What are "coherence" and "cohesion" in text linguistics?

I am still learning English. My English language professor has given me an assignment on coherence and cohesion. But it seems difficult to me. I've consulted my friend and he told me:

Cohesion and coherence are terms used in discourse analysis and text linguistics to describe the properties of written texts.

A text may be cohesive without necessarily being coherent: Cohesion does not spawn coherence. Cohesion is determined by lexically and grammatically overt intersentential relationships, whereas coherence is based on semantic relationships.

Phew too difficult! Can anyone please explain the meanings, differences and examples of these to me, in simple and easy English?


Cohesion describes the way in which a text is tied together by linguistic devices, such as And so we see . . . , Additonally . . . , Therefore . . . , However . . . and On the other hand . . .

A text has coherence if its constituent sentences follow on one from the other in an orderly fashion so that the reader can make sense of the entire text.


Cohesion is "the glue that sticks a sentence to another in a paragraph or a paragraph to another in a text."

A text can be cohesive through the use of the following devices:

  1. Repetition. In sentence B (the second of any two sentences), repeat a word from sentence A.
  2. Synonymy. If direct repetition is too obvious, use a synonym of the word you wish to repeat. This strategy is call 'elegant variation.'
  3. Antonymy. Using the 'opposite' word, an antonym, can also create sentence cohesion, since in language antonyms actually share more elements of meaning than you might imagine.
  4. Parallelism. Repeat a sentence structure. This technique is the oldest, most overlooked, but probably the most elegant method of creating cohesion.
  5. Transitions. Use a conjunction or conjunctive adverb to link sentences with particular logical relationships. There are many kinds of transitions.
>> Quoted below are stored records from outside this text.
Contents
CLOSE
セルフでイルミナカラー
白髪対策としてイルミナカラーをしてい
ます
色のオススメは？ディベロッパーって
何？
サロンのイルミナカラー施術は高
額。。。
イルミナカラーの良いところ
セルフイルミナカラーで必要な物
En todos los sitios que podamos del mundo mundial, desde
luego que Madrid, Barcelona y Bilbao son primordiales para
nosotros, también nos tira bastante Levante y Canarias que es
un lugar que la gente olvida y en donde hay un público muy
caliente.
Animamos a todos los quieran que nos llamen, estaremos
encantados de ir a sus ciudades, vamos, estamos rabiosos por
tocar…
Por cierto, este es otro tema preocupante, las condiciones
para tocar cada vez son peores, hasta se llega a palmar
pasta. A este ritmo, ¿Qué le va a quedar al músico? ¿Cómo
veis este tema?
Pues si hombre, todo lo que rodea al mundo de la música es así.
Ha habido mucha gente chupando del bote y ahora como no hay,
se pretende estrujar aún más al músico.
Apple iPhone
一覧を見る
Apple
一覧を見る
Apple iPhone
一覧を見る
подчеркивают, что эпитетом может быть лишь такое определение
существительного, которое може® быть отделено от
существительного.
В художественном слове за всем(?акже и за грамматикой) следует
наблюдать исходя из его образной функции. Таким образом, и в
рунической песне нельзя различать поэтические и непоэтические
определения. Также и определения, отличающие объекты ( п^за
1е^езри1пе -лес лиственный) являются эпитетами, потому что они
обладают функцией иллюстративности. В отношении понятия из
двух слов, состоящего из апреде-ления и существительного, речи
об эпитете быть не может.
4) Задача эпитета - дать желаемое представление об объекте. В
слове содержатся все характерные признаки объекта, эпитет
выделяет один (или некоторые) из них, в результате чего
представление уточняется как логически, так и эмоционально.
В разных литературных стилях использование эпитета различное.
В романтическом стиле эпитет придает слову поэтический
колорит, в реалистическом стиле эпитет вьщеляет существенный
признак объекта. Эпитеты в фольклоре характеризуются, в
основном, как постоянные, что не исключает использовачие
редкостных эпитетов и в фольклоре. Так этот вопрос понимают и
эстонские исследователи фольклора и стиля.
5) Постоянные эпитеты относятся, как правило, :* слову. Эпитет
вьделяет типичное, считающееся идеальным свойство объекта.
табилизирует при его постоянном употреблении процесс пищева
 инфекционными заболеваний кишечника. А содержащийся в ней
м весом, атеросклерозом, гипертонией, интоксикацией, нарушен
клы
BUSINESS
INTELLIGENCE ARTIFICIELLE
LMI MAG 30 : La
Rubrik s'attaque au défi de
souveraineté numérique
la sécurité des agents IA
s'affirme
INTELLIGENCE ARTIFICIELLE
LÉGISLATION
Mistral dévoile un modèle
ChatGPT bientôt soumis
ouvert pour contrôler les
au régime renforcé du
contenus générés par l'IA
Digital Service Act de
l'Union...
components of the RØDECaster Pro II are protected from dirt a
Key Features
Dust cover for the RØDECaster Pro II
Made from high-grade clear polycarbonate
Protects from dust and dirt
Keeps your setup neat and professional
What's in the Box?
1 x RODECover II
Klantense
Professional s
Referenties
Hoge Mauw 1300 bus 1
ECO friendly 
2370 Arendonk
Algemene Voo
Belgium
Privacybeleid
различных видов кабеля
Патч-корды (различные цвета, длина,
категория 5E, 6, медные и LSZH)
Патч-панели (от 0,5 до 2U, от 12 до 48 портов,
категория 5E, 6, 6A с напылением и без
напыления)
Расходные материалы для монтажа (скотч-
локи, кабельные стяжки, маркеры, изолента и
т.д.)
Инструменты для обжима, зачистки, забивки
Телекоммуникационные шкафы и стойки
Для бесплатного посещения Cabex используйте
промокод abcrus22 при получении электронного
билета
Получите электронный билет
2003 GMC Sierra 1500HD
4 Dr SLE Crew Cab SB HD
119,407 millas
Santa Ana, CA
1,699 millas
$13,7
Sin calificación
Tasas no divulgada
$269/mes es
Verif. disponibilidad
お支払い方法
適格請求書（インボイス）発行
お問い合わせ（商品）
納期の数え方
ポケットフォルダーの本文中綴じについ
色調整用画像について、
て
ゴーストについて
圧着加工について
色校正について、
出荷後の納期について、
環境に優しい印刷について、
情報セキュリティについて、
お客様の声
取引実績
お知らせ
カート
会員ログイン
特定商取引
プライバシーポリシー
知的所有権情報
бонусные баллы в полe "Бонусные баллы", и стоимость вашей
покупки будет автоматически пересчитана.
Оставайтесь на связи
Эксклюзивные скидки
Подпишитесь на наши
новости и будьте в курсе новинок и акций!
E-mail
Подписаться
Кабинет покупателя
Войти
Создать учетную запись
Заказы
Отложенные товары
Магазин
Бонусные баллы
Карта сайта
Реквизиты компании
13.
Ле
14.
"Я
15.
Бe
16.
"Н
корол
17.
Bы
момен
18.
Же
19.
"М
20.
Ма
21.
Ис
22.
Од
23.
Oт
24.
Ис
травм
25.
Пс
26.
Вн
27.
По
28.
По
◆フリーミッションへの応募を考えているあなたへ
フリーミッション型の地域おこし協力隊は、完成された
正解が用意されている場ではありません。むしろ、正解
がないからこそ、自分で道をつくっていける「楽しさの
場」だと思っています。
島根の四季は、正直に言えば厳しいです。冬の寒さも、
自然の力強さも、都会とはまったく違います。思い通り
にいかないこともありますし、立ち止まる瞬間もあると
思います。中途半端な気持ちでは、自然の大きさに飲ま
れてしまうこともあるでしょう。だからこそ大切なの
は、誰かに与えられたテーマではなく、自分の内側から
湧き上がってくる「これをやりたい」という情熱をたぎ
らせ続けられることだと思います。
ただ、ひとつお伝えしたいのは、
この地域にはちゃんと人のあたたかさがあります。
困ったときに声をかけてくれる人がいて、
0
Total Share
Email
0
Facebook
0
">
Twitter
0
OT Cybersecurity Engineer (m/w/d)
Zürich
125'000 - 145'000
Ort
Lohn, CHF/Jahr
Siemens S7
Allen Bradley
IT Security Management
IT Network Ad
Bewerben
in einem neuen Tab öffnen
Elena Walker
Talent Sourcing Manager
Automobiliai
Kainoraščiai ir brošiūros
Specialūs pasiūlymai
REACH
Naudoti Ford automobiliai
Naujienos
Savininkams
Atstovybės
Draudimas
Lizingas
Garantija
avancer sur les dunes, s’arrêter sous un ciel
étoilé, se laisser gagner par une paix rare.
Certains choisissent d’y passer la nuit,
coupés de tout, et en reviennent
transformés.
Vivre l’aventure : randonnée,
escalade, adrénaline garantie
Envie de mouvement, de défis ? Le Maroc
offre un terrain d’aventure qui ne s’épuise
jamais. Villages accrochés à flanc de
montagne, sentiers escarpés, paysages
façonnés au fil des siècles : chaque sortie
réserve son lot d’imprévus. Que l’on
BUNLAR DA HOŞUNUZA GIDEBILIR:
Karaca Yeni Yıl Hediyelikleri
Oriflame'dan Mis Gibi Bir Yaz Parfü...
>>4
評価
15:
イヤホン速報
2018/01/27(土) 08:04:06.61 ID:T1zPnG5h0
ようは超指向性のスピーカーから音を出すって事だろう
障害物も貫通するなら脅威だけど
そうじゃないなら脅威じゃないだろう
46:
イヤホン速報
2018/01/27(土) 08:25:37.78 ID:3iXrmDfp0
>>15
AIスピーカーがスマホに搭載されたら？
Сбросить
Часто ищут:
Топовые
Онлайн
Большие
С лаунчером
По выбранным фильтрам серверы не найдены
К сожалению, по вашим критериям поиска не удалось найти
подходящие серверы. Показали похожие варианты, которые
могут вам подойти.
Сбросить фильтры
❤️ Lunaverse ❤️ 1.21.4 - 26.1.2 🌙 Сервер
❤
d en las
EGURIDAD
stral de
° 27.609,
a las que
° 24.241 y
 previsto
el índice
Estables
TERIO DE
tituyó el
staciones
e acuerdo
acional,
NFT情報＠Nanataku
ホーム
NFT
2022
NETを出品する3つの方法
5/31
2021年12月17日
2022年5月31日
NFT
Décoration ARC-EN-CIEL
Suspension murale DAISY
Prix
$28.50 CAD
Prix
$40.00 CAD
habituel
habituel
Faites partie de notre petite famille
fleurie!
Coherence means that the text is easy to read and understand because the text follows a certain kind of logical order and the organization of ideas is systematical and logical.

Some kinds of logical order:

chronological order, spatial order, order of importance


The answers here are good, but examples are missing. Example of a coherent text that is not cohesive:

Summer was over. The boy went to school. The building: Peter had never liked it. All the other class members became easy targets of the lawmaker's son's gun. At 8:15 the massacre began. 7 children would not go home. The last words of the juvenile perpetrator: "I hate Mondays".

Example of a cohesive text that is not coherent:

You may not fully understand the reasons underlying the incident, so let me try to explain. Namely, it may help your understanding to know that Peter had not been happy about the oranges, after all. Nor was the other Peter ever again able to fly after the aforementioned fruity explanation. Then, weeks later, he realised that it was because my fruit and wings rationale is lacking in substance. If that is all, you may find it hard to get the point of what I'm driving at. Nevertheless, I think it was worth trying to explain.

As should be clear from these examples, coherence without cohesion can be an effective literary technique and in fact is often used that way. Whereas cohesion without coherence is just weird and confusing, and is of very limited use in literature.


Coherence concerns text unity whereas cohesion deals with sentence unity.